__WHAT TO WORK ON__. All of the records should be restated word for word.

__WORKING DATA__.
■ ■ ■ ■ ■ ■ ■
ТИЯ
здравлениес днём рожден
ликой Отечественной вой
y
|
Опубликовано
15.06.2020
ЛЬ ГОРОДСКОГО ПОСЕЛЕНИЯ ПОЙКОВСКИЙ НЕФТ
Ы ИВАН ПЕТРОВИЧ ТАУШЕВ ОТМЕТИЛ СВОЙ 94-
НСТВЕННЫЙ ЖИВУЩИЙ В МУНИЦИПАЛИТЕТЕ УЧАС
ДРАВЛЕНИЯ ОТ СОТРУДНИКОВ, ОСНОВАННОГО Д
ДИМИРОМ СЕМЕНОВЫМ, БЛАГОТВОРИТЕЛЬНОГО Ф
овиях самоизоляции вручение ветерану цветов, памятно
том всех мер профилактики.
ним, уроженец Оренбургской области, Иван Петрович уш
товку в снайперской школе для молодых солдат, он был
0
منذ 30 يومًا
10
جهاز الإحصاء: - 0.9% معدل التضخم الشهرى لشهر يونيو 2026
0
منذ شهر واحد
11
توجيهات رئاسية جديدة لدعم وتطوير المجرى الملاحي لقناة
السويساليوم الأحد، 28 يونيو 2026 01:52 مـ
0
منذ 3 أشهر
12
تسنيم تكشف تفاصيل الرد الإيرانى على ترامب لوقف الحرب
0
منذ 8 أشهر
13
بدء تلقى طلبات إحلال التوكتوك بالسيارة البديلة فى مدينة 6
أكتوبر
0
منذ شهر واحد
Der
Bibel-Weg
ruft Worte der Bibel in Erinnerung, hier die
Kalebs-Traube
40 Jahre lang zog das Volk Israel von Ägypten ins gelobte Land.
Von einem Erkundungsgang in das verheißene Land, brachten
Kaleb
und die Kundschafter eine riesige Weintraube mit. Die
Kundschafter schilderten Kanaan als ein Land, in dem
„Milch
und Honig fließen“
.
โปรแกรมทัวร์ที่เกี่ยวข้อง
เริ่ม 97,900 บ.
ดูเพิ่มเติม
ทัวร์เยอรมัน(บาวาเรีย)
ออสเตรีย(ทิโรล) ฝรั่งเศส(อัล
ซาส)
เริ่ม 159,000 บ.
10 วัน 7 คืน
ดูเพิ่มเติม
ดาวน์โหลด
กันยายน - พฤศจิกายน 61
■ ■ ■ ■ ■ ■ ■
__RESULT FOR THIS TASK__.
ТИЯ
здравлениес днём рожден
ликой Отечественной вой
y
|
Опубликовано
15.06.2020
ЛЬ ГОРОДСКОГО ПОСЕЛЕНИЯ ПОЙКОВСКИЙ НЕФТ
Ы ИВАН ПЕТРОВИЧ ТАУШЕВ ОТМЕТИЛ СВОЙ 94-
НСТВЕННЫЙ ЖИВУЩИЙ В МУНИЦИПАЛИТЕТЕ УЧАС
ДРАВЛЕНИЯ ОТ СОТРУДНИКОВ, ОСНОВАННОГО Д
ДИМИРОМ СЕМЕНОВЫМ, БЛАГОТВОРИТЕЛЬНОГО Ф
овиях самоизоляции вручение ветерану цветов, памятно
том всех мер профилактики.
ним, уроженец Оренбургской области, Иван Петрович уш
товку в снайперской школе для молодых солдат, он был
0
منذ 30 يومًا
10
جهاز الإحصاء: - 0.9% معدل التضخم الشهرى لشهر يونيو 2026
0
منذ شهر واحد
11
توجيهات رئاسية جديدة لدعم وتطوير المجرى الملاحي لقناة
السويساليوم الأحد، 28 يونيو 2026 01:52 مـ
0
منذ 3 أشهر
12
تسنيم تكشف تفاصيل الرد الإيرانى على ترامب لوقف الحرب
0
منذ 8 أشهر
13
بدء تلقى طلبات إحلال التوكتوك بالسيارة البديلة فى مدينة 6
أكتوبر
0
منذ شهر واحد
Der
Bibel-Weg
ruft Worte der Bibel in Erinnerung, hier die
Kalebs-Traube
40 Jahre lang zog das Volk Israel von Ägypten ins gelobte Land.
Von einem Erkundungsgang in das verheißene Land, brachten
Kaleb
und die Kundschafter eine riesige Weintraube mit. Die
Kundschafter schilderten Kanaan als ein Land, in dem
„Milch
und Honig fließen“
.
โปรแกรมทัวร์ที่เกี่ยวข้อง
เริ่ม 97,900 บ.
ดูเพิ่มเติม
ทัวร์เยอรมัน(บาวาเรีย)
ออสเตรีย(ทิโรล) ฝรั่งเศส(อัล
ซาส)
เริ่ม 159,000 บ.
10 วัน 7 คืน
ดูเพิ่มเติม
ดาวน์โหลด
กันยายน - พฤศจิกายน 61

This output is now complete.